Below are the comments from the economist.

“My concern is we are going to fizzle out on sow slaughter in the second half of 2009,” said University of Missouri agricultural economist Ron Plain. He pointed to four-week data showing sow slaughter down 4.2 percent from a year ago. He noted, however, that because the sow herd has been steadily declining, that translates into a decline of just 0.7 percent as a percentage of inventory.

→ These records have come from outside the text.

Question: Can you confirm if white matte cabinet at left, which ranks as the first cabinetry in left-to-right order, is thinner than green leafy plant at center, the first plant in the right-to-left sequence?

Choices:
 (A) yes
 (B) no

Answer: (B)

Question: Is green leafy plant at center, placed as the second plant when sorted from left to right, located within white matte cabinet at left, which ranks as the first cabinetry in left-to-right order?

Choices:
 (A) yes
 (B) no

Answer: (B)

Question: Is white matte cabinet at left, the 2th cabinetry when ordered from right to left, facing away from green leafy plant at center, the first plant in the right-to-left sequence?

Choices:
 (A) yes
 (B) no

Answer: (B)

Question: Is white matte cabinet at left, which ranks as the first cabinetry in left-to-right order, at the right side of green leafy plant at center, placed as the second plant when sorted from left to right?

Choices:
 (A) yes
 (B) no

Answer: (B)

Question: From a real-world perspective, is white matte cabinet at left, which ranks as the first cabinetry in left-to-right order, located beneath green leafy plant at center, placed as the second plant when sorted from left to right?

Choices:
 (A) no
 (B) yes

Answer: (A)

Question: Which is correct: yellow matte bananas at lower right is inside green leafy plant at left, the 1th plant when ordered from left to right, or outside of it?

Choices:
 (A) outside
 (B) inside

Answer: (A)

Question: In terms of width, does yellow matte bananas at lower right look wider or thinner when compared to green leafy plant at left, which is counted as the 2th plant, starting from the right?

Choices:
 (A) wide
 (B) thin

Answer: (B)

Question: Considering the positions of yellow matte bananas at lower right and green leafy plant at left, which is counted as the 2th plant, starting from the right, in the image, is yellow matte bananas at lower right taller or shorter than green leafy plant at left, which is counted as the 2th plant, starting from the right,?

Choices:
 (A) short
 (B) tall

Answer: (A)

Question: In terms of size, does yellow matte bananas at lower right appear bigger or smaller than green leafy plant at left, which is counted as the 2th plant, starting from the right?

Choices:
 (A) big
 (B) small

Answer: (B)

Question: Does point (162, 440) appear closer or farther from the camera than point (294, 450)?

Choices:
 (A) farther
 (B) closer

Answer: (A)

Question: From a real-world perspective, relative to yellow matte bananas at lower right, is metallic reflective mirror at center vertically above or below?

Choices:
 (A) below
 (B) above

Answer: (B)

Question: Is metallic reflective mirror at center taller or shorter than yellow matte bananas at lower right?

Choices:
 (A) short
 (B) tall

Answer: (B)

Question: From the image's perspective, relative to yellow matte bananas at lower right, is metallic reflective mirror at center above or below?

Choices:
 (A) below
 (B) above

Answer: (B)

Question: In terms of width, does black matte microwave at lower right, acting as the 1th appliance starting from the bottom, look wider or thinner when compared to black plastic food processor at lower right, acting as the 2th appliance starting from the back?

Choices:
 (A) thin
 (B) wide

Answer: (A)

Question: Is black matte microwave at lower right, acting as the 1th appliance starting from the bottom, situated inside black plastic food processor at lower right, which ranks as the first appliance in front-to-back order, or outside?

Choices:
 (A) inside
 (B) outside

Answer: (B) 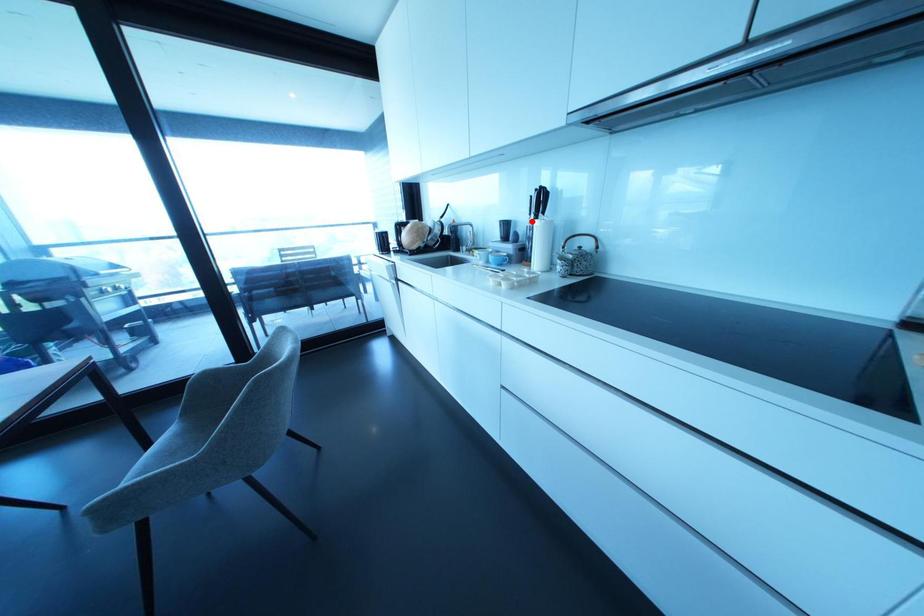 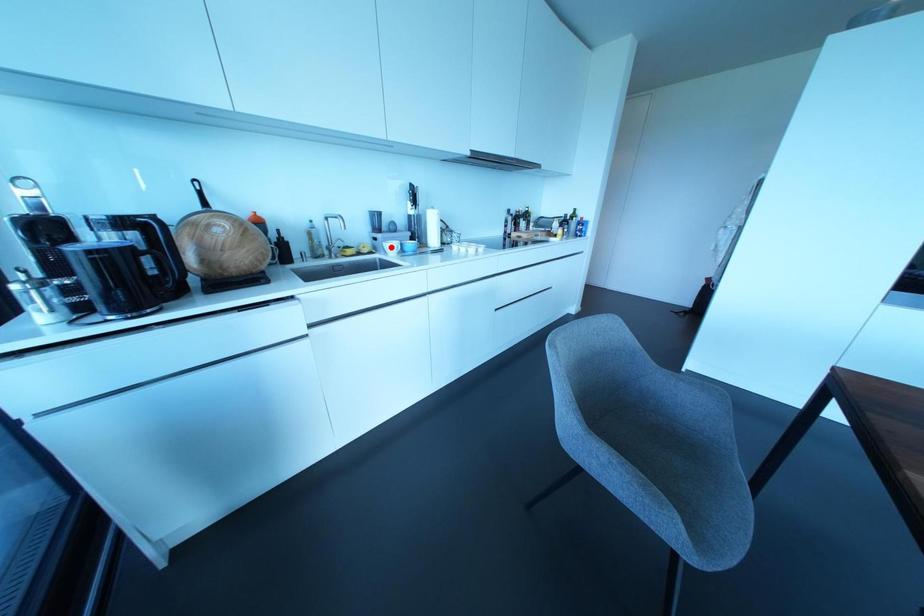 I am providing you with two images of the same scene from different viewpoints. A red point is marked on the first image and another point is marked on the second image. Do the highlighted points in image1 and image2 indicate the same real-world spot?

No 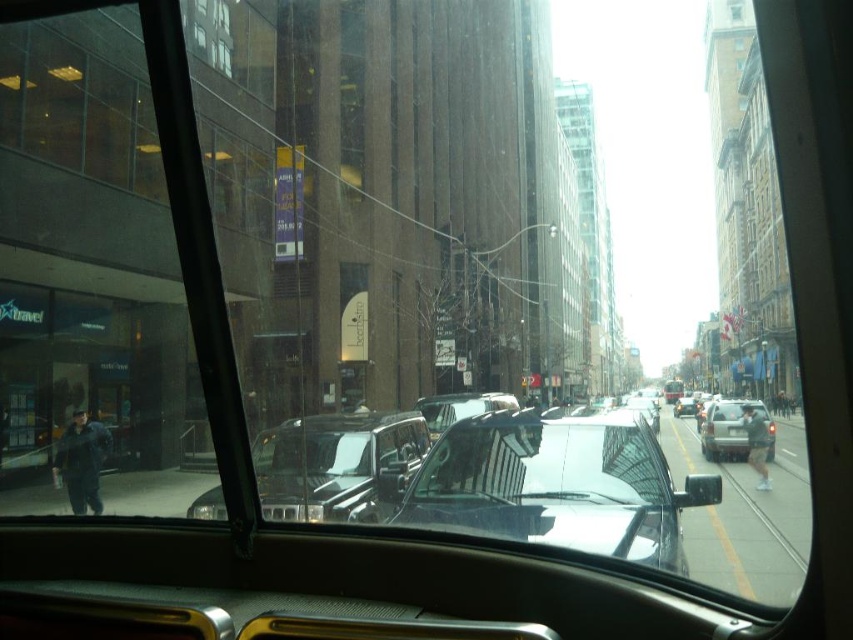 You are sitting in the driver seat of the vehicle in the image. You notice a point at coordinates (552, 484). What object is located at that point?

The transparent glass windshield at center is located at point (552, 484).

You are driving a car and want to check if the silver metallic suv at center is visible through the transparent glass windshield at center. Can you see it?

The transparent glass windshield at center is closer to the viewer than the silver metallic suv at center, so yes, the suv is visible through the windshield. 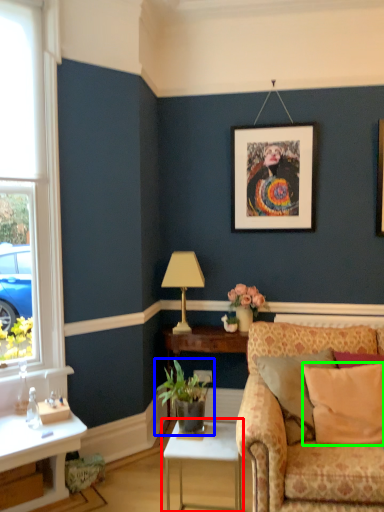 Question: Which is farther away from table (highlighted by a red box)? houseplant (highlighted by a blue box) or pillow (highlighted by a green box)?

Choices:
 (A) houseplant
 (B) pillow

Answer: (B) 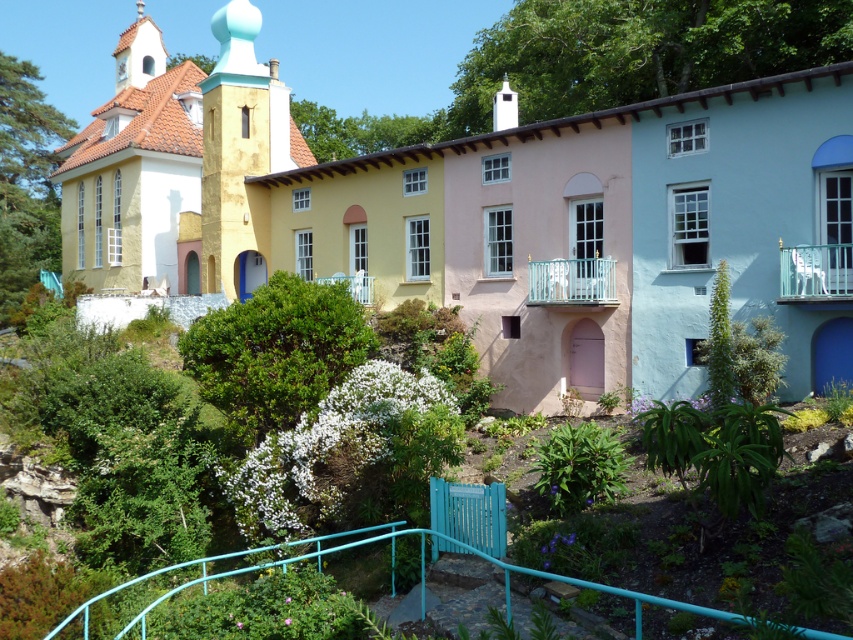 Question: In this image, where is matte yellow church at upper left located relative to white stucco spire at upper left?

Choices:
 (A) above
 (B) below

Answer: (B)

Question: Does matte yellow church at upper left come behind white stucco spire at upper left?

Choices:
 (A) no
 (B) yes

Answer: (A)

Question: Which of the following is the farthest from the observer?

Choices:
 (A) matte yellow chapel at upper left
 (B) matte yellow church at upper left
 (C) white stucco spire at upper left
 (D) teal metal railing at lower center

Answer: (C)

Question: Which object appears closest to the camera in this image?

Choices:
 (A) white stucco spire at upper left
 (B) matte yellow chapel at upper left
 (C) matte yellow church at upper left
 (D) teal metal railing at lower center

Answer: (D)

Question: Is teal metal railing at lower center smaller than white stucco spire at upper left?

Choices:
 (A) yes
 (B) no

Answer: (A)

Question: Which point appears closest to the camera in this image?

Choices:
 (A) (439, 538)
 (B) (149, 52)

Answer: (A) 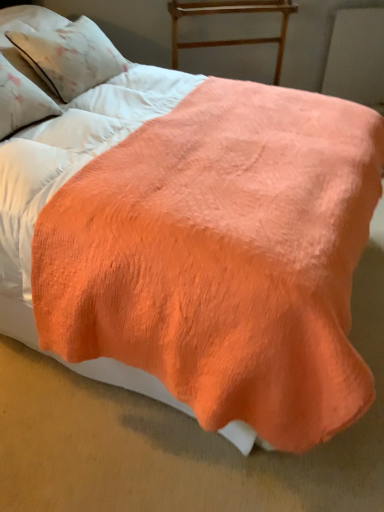 Image resolution: width=384 pixels, height=512 pixels. Describe the element at coordinates (231, 13) in the screenshot. I see `wooden table at upper center` at that location.

Identify the location of wooden table at upper center. (231, 13).

Locate an element on the screen. wooden table at upper center is located at coordinates (231, 13). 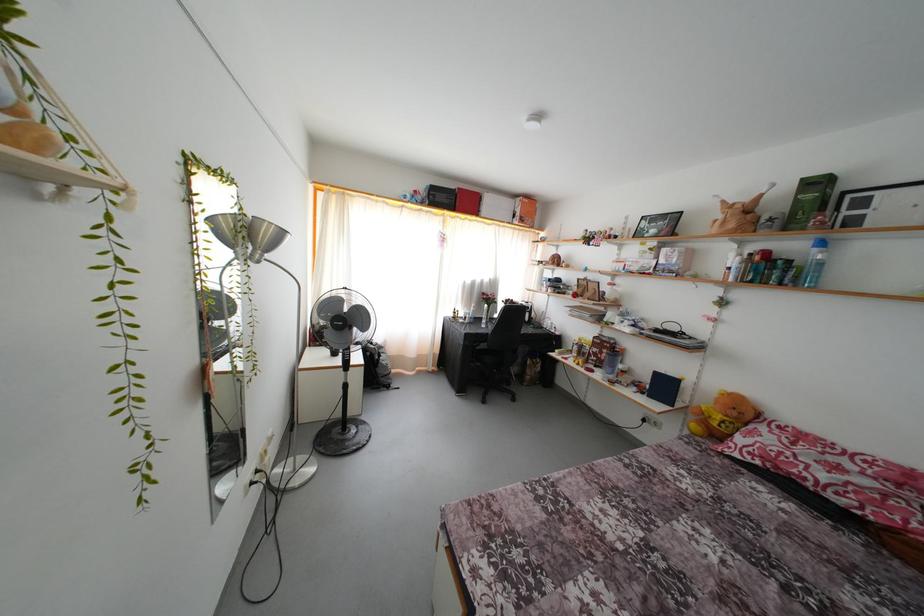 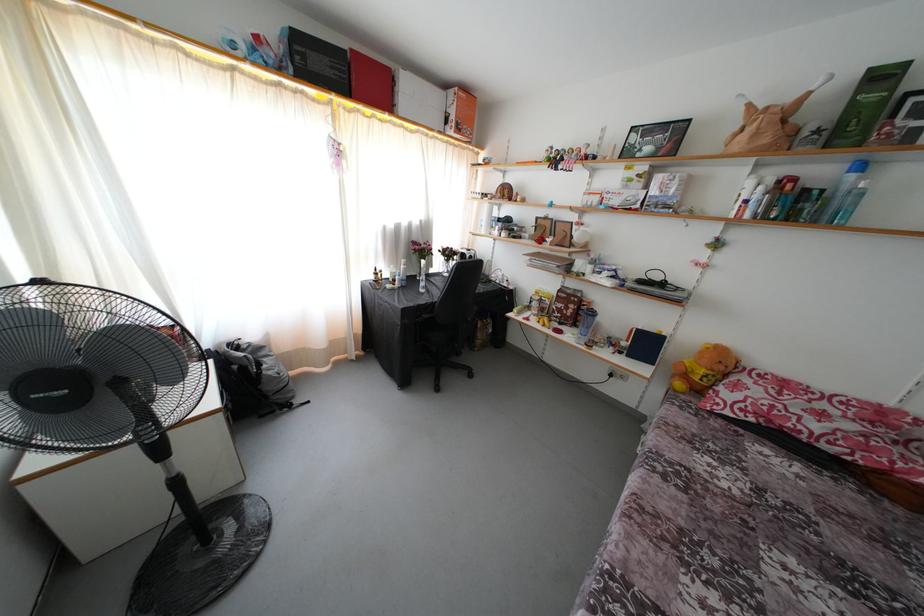 Find the pixel in the second image that matches the point at 738,419 in the first image.

(726, 373) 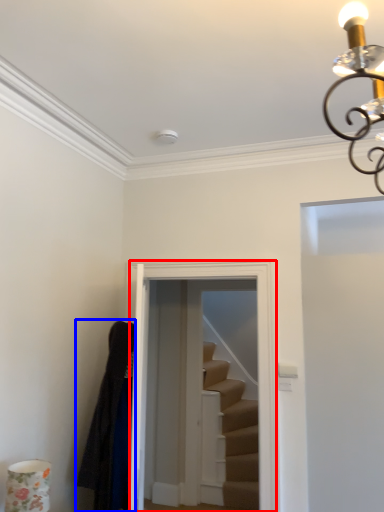 Question: Among these objects, which one is nearest to the camera, glass door (highlighted by a red box) or robe (highlighted by a blue box)?

Choices:
 (A) glass door
 (B) robe

Answer: (B) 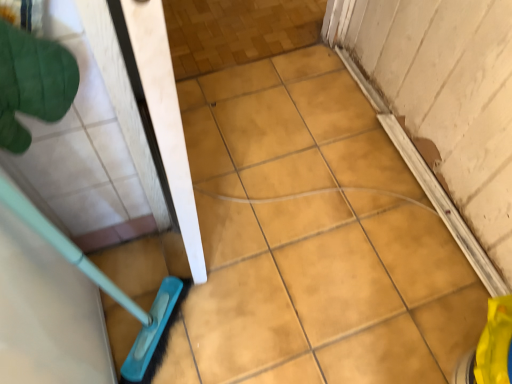 Find the location of a particular element. free point behind yellow matte tile at lower right, which appears as the 2th ceramic tile when viewed from the left is located at coordinates (431, 273). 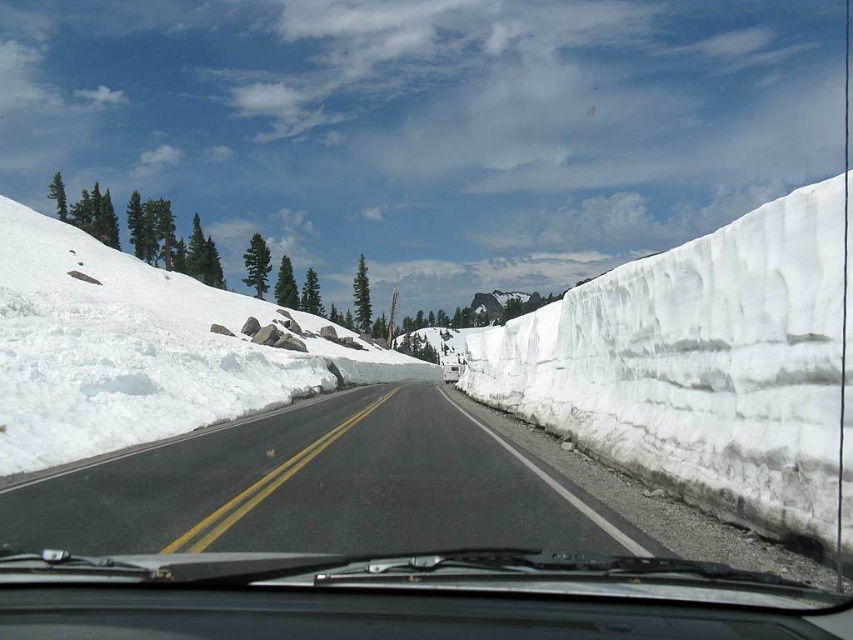 Question: Does black asphalt road at center have a lesser width compared to white fluffy snow at left?

Choices:
 (A) no
 (B) yes

Answer: (B)

Question: Which object is farther from the camera taking this photo?

Choices:
 (A) white fluffy snow at left
 (B) black asphalt road at center

Answer: (A)

Question: Which point appears closest to the camera in this image?

Choices:
 (A) (165, 296)
 (B) (525, 476)

Answer: (B)

Question: Is black asphalt road at center thinner than white fluffy snow at left?

Choices:
 (A) yes
 (B) no

Answer: (A)

Question: Which of the following is the closest to the observer?

Choices:
 (A) black asphalt road at center
 (B) white fluffy snow at left

Answer: (A)

Question: Can you confirm if black asphalt road at center is bigger than white fluffy snow at left?

Choices:
 (A) no
 (B) yes

Answer: (A) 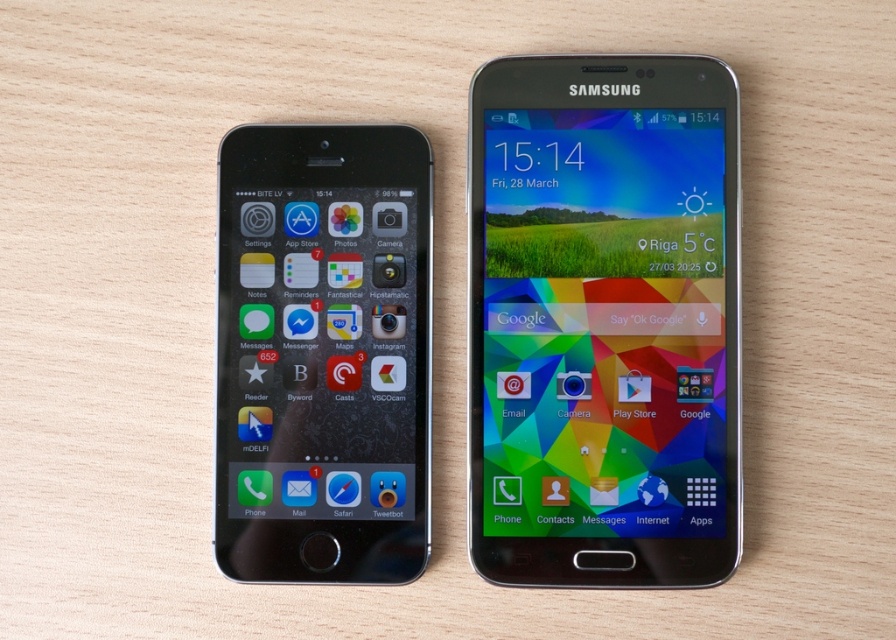 You are holding a ruler and want to measure the distance from your eyes to the point at the bottom of the iPhone home button. The point is labeled as point (470, 544). Can you estimate how far this point is from your eyes using the ruler?

The point (470, 544) is 28.90 inches away from the viewer, so the distance from your eyes to the point at the bottom of the iPhone home button is approximately 28.90 inches.

You are trying to choose between the metallic samsung smartphone at center and the matte black phone at left. Which one is taller?

The metallic samsung smartphone at center is much taller than the matte black phone at left.

You are setting up a display for a tech store and need to arrange the metallic samsung smartphone at center and the matte black phone at left according to the image. Which phone should be placed higher on the shelf?

The metallic samsung smartphone at center should be placed higher on the shelf because it is located above the matte black phone at left in the image.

Paragon Economics President Steve Meyer sounded similar concerns. In the CME Group’s Daily Livestock Report he noted a sharp drop in U.S. sow slaughter in recent weeks. The 54,700 head culled in the week ended Jan. 29 was the lowest non-holiday week total since August 2007 and the lowest non-holiday non-summer vacation week since 2005. The dip in culling happened after corn and soybean meal futures fell and lean hog futures rallied, taking hog producer profit prospects to their highest level since 2007.

Plain says hog producers are still losing about $10 to $15 per head, but predicts profitability from May through August, maybe into September, if exports and domestic demand are strong. But that’s only four, maybe five months out of 12, he notes.

“We need to keep cutting…we have a lot of debt piled up and need to cut more. My first concern is that they will stop reducing and we certainly don’t need to expand the hog herd,” Plain said.

Meyer noted that while sow herds shrink, pigs per litter continue to expand, so there will still be plenty of pork. He predicted a 1.4 percent decline in slaughter for the year and that weights will be down about 1 percent, unless another cool summer boosts weights like last year.

He understands the allure of better profitability prospects, but wondered out loud if the slowdown in sow slaughter is the best thing in the long run, adding, “I guess we’ll find out.”